[Stored data entries]

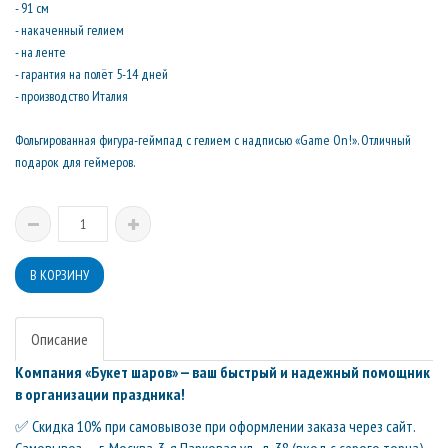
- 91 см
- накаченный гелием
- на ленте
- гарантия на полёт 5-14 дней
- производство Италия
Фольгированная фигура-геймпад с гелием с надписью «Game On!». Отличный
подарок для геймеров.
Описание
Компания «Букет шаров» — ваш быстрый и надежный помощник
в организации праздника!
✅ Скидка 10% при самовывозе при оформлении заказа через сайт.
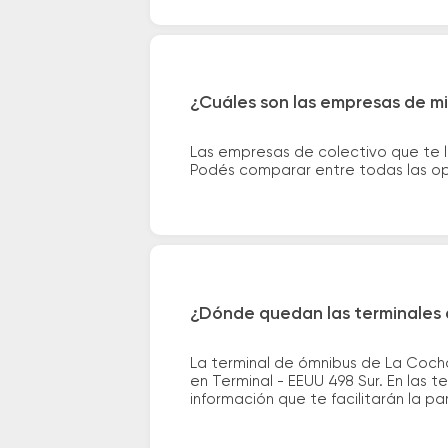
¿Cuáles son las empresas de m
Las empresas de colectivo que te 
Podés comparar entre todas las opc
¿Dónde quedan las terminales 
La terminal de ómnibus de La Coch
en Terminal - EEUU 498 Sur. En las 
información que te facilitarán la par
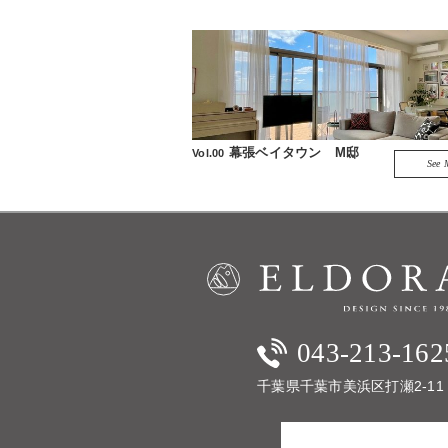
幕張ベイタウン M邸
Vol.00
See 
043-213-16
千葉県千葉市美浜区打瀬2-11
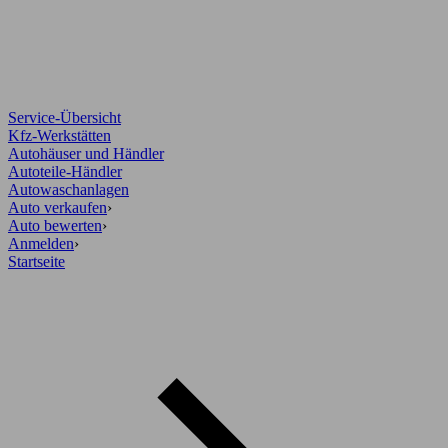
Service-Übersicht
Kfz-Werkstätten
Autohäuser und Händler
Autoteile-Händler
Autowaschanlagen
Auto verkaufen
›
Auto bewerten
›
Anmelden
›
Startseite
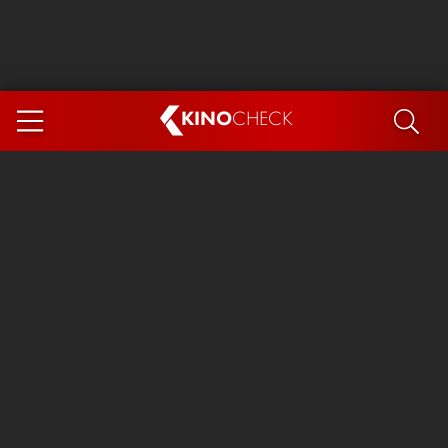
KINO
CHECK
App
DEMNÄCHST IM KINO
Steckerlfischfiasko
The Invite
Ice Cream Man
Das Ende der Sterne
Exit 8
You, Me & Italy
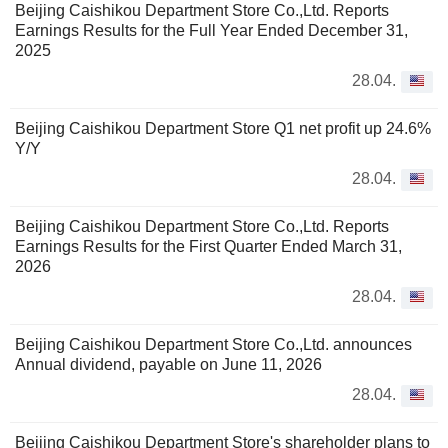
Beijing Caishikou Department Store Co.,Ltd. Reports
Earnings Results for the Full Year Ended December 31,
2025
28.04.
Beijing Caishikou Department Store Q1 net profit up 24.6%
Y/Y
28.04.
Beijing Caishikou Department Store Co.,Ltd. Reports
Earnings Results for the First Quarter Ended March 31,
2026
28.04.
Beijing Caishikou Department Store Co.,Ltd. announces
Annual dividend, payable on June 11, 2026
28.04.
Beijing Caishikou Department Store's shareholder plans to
==
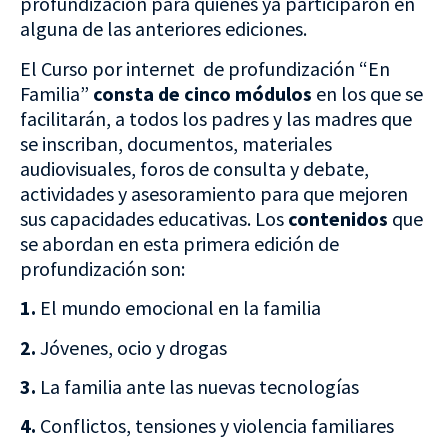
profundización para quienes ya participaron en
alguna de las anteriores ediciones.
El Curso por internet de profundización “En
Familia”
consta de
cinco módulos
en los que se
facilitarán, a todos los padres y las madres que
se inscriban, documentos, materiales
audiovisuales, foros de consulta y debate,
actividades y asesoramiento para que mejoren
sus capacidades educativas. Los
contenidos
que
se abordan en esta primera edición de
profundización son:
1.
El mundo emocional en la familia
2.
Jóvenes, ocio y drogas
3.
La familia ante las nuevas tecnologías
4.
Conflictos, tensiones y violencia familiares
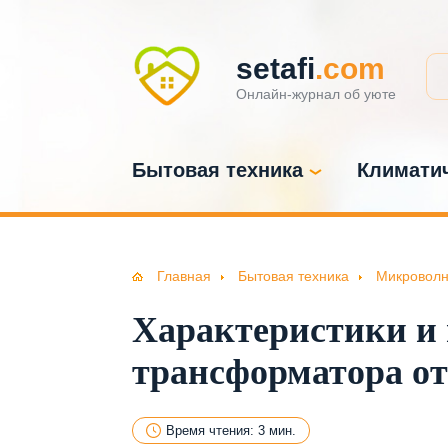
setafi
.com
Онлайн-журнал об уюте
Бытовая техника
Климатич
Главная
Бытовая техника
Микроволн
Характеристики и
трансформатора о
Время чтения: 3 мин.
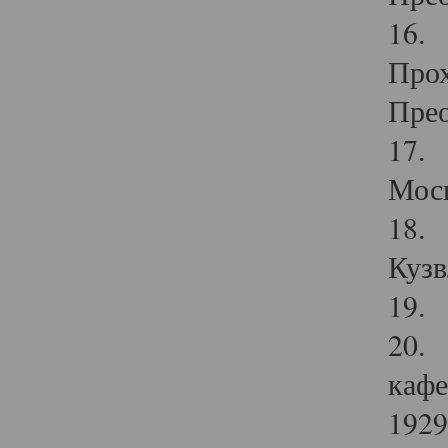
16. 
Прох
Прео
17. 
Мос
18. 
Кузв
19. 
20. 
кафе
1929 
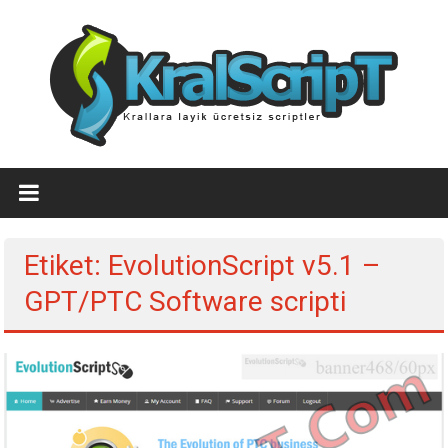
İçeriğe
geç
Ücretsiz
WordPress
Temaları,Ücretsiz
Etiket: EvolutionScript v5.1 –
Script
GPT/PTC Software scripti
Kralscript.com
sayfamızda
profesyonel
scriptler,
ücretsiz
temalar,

■ **What is needed**
Check each line of the records above for the word "Beijing", count the lines that have it, and give only the count.

■ **Expected answer**
5